In terms of the characters, I just sort of stumbled on them as I did research. I’ve thought about Holmes a lot. The more I read about Holmes and dug into his own past, the more fascinating he became as a character. I continue to believe that a lot of this is really personality driven. He was a larger than life figure and really seduced lots of people into what I think ended up being an overly simplistic view of the law that maybe worked for the first half of the twentieth century, but doesn’t work for the modern world. We still haven’t come to grips with that.

The chapters about Holmes were so fun to read because you saw him in contrast with Justice Marshall Harlan, and their relationship is so fascinating.

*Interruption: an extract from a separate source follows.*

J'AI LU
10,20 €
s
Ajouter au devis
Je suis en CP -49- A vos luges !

I think this may speak to lawyers in a different way than it necessarily speaks to non-lawyers, because we’re taught that the judge views the case dispassionately and treats the case without really taking account of the stakes, and that’s doing law the right way. I think that’s exactly wrong. Harlan was condescended to by Holmes for being that kind of judge. I think Harlan understood—in a really intimate way that didn’t allow him to be dispassionate—that you just can’t ignore the values conflicts that are inherent in rights cases.

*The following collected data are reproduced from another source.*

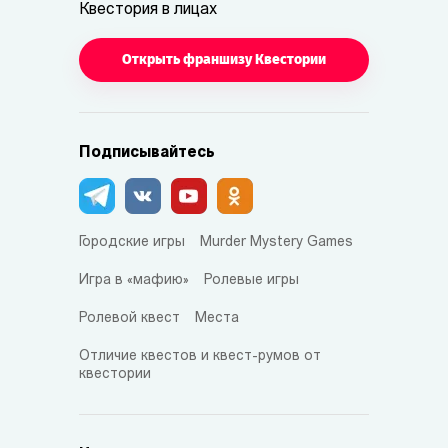
Квестория в лицах
Открыть франшизу Квестории
Подписывайтесь
Городские игры
Murder Mystery Games
Игра в «мафию»
Ролевые игры
Ролевой квест
Места
Отличие квестов и квест-румов от
квестории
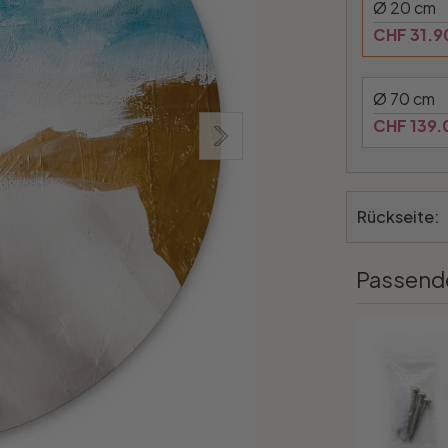
Ø 20 cm
CHF 31.9
Ø 70 cm
CHF 139.
Rückseite:
Passend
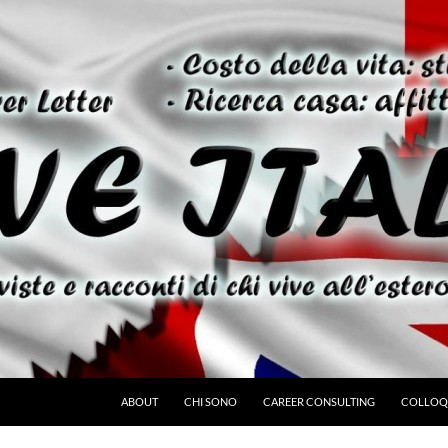
ABOUT
CHI SONO
CAREER CONSULTING
COLLOQU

What role has the public library played in your life? What role do you see libraries playing in our approach to rights?

I’m a huge fan of public libraries. I feel like I grew up in the children’s reading room of the majestic main branch of the Brooklyn Public Library in Grand Army Plaza in Brooklyn. I’ve spent a lot of time in the reading rooms in the local public library here in Morningside Heights. Indeed, that’s how my kids and I continue [during the pandemic]. When you’re not traveling quite as much, you dive into books. Certainly the easiest way for us to do that is through public libraries. It’s been really valuable to me both as a reader and a researcher.

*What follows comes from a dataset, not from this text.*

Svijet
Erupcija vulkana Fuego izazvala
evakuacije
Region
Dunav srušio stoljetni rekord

Getting back to the themes of the book and how do you get to the place where I want people to get, I want ordinary Americans who are not specialists to feel like they have a stake in how the Constitution is interpreted and developed. I think we’ve gone away from that in ways that are really destructive. I think public libraries are a form of socialization. They socialize reading and research and enable it to not just be for people who access to a university library as I do. I think in the project of democracy, they’re just incredibly important. I hope that my book shows up in lots of borrowers’ carts and gets wide readings by people who are not just lawyers, but non-legally trained citizens.